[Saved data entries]
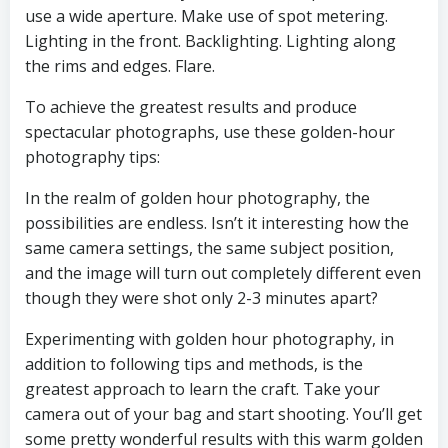
use a wide aperture. Make use of spot metering.
Lighting in the front. Backlighting. Lighting along
the rims and edges. Flare.
To achieve the greatest results and produce
spectacular photographs, use these golden-hour
photography tips:
In the realm of golden hour photography, the
possibilities are endless. Isn’t it interesting how the
same camera settings, the same subject position,
and the image will turn out completely different even
though they were shot only 2-3 minutes apart?
Experimenting with golden hour photography, in
addition to following tips and methods, is the
greatest approach to learn the craft. Take your
camera out of your bag and start shooting. You’ll get
some pretty wonderful results with this warm golden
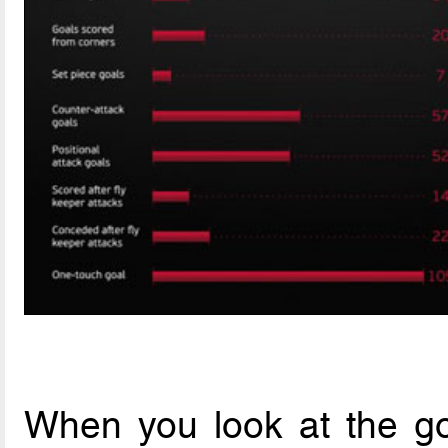
When you look at the go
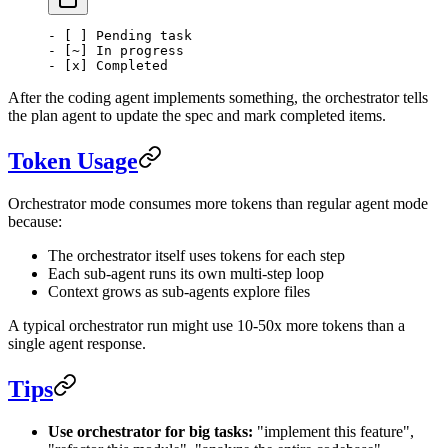
- [ ] Pending task
- [~] In progress
- [x] Completed
After the coding agent implements something, the orchestrator tells
the plan agent to update the spec and mark completed items.
Token Usage
Orchestrator mode consumes more tokens than regular agent mode
because:
The orchestrator itself uses tokens for each step
Each sub-agent runs its own multi-step loop
Context grows as sub-agents explore files
A typical orchestrator run might use 10-50x more tokens than a
single agent response.
Tips
Use orchestrator for big tasks:
"implement this feature",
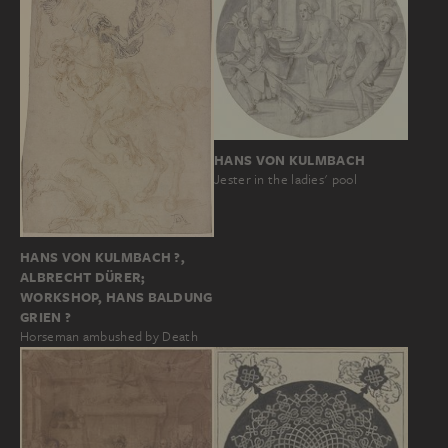
HANS VON KULMBACH
Jester in the ladies' pool
HANS VON KULMBACH ?,
ALBRECHT DÜRER;
WORKSHOP, HANS BALDUNG
GRIEN ?
Horseman ambushed by Death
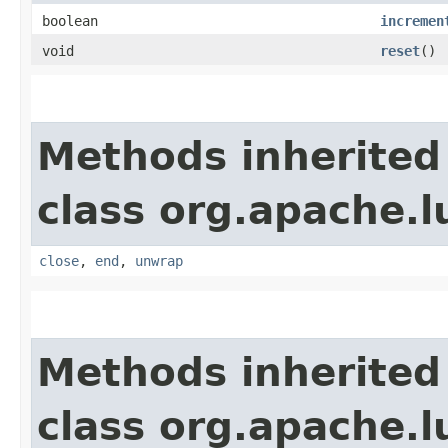
boolean
incremen
void
reset
()
Methods inherited
class org.apache.l
close
,
end
,
unwrap
Methods inherited
class org.apache.l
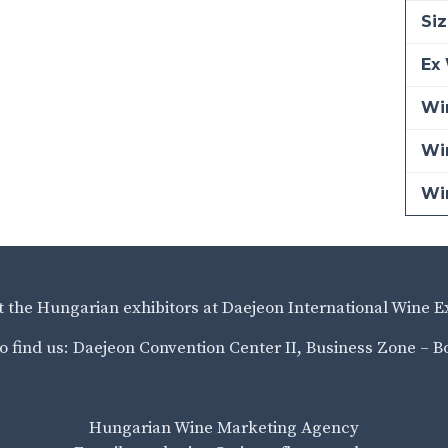
Siz
Ex 
Win
Wi
Wi
it the Hungarian exhibitors at Daejeon International Wine E
o find us: Daejeon Convention Center II, Business Zone – B
Hungarian Wine Marketing Agency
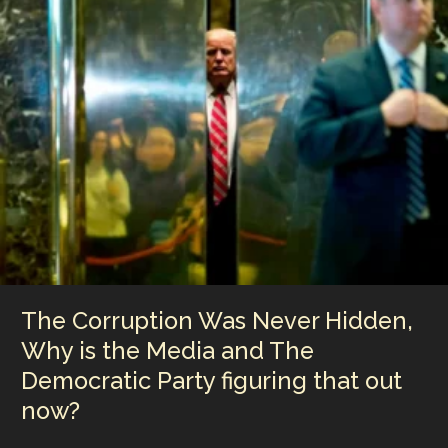
dI
st
r
Li
in
n
n
Philadelphia,
Camden’s
k
Waterfront
Redevelopment
Search
Opened
the
Door
to
Sunset’s
Media
Campus
Proposal
The Corruption Was Never Hidden,
Why is the Media and The
Democratic Party figuring that out
now?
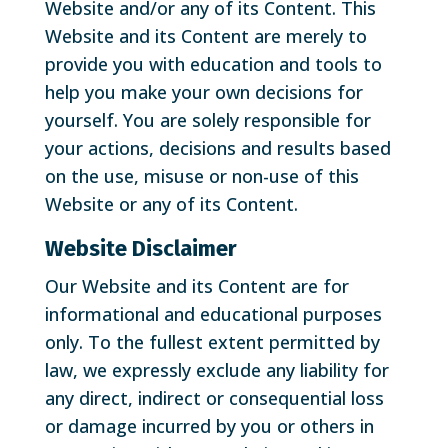
Website and/or any of its Content. This
Website and its Content are merely to
provide you with education and tools to
help you make your own decisions for
yourself. You are solely responsible for
your actions, decisions and results based
on the use, misuse or non-use of this
Website or any of its Content.
Website Disclaimer
Our Website and its Content are for
informational and educational purposes
only. To the fullest extent permitted by
law, we expressly exclude any liability for
any direct, indirect or consequential loss
or damage incurred by you or others in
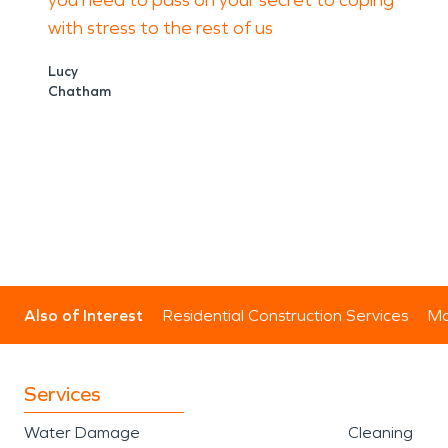
you need to pass on your secret to coping
with stress to the rest of us
Lucy
Chatham
Also of Interest
Residential Construction Services
Mo
Services
Water Damage
Cleaning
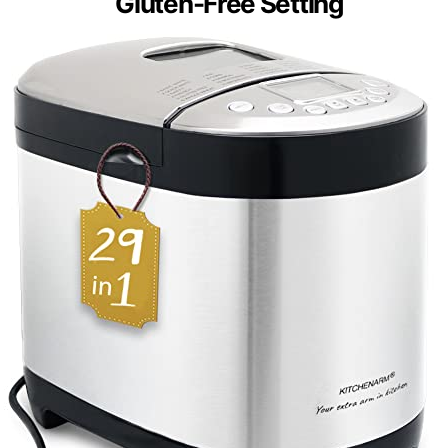
Gluten-Free Setting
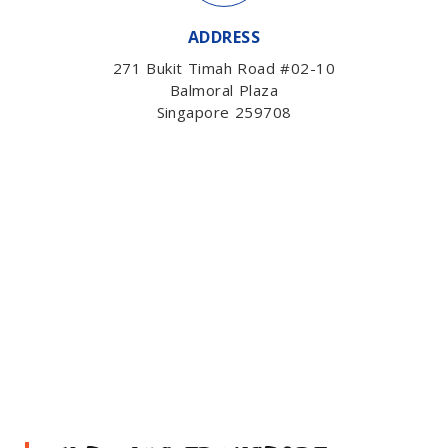
ADDRESS
271 Bukit Timah Road #02-10
Balmoral Plaza
Singapore 259708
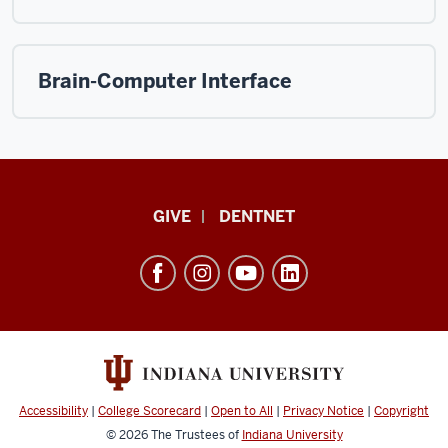
Brain-Computer Interface
Indiana
GIVE
DENTNET
University
School
of
Dentistry
resources
and
social
Accessibility
|
College Scorecard
|
Open to All
|
Privacy Notice
|
Copyright
media
© 2026
The Trustees of
Indiana University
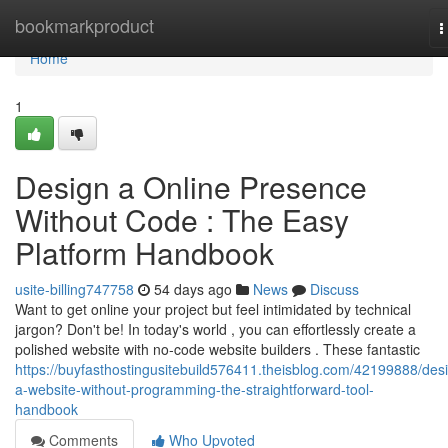
Home
bookmarkproduct
T
n
Home
1
Design a Online Presence
Without Code : The Easy
Platform Handbook
usite-billing747758
54 days ago
News
Discuss
Want to get online your project but feel intimidated by technical
jargon? Don't be! In today's world , you can effortlessly create a
polished website with no-code website builders . These fantastic
https://buyfasthostingusitebuild576411.theisblog.com/42199888/des
a-website-without-programming-the-straightforward-tool-
handbook
Comments
Who Upvoted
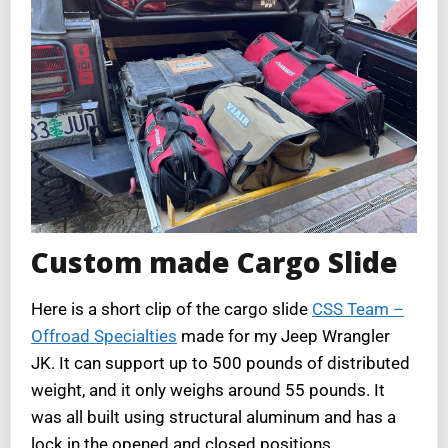
Custom made Cargo Slide
Here is a short clip of the cargo slide
CSS Team –
Offroad Specialties
made for my Jeep Wrangler
JK. It can support up to 500 pounds of distributed
weight, and it only weighs around 55 pounds. It
was all built using structural aluminum and has a
lock in the opened and closed positions.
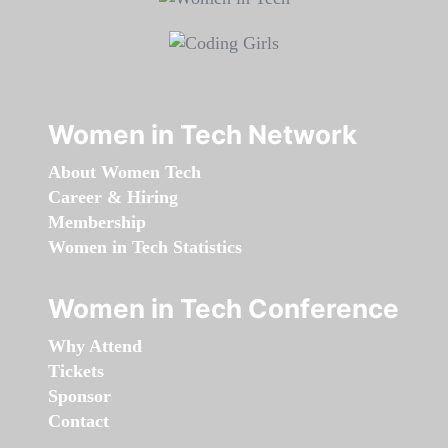
Women in Tech Network
About Women Tech
Career & Hiring
Membership
Women in Tech Statistics
Women in Tech Conference
Why Attend
Tickets
Sponsor
Contact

ABOUT THIS EXERCISE. Your output should be only the lines from the line with "Accessibility" through the end of the data, exactly as they stand, and no pictures.

WRITTEN SOLUTION.
Accessibility
|
College Scorecard
|
Open to All
|
Privacy Notice
|
Copyright
media
© 2026
The Trustees of
Indiana University
Home
bookmarkproduct
T
n
Home
1
Design a Online Presence
Without Code : The Easy
Platform Handbook
usite-billing747758
54 days ago
News
Discuss
Want to get online your project but feel intimidated by technical
jargon? Don't be! In today's world , you can effortlessly create a
polished website with no-code website builders . These fantastic
https://buyfasthostingusitebuild576411.theisblog.com/42199888/des
a-website-without-programming-the-straightforward-tool-
handbook
Comments
Who Upvoted
Custom made Cargo Slide
Here is a short clip of the cargo slide
CSS Team –
Offroad Specialties
made for my Jeep Wrangler
JK. It can support up to 500 pounds of distributed
weight, and it only weighs around 55 pounds. It
was all built using structural aluminum and has a
lock in the opened and closed positions.
Women in Tech Network
About Women Tech
Career & Hiring
Membership
Women in Tech Statistics
Women in Tech Conference
Why Attend
Tickets
Sponsor
Contact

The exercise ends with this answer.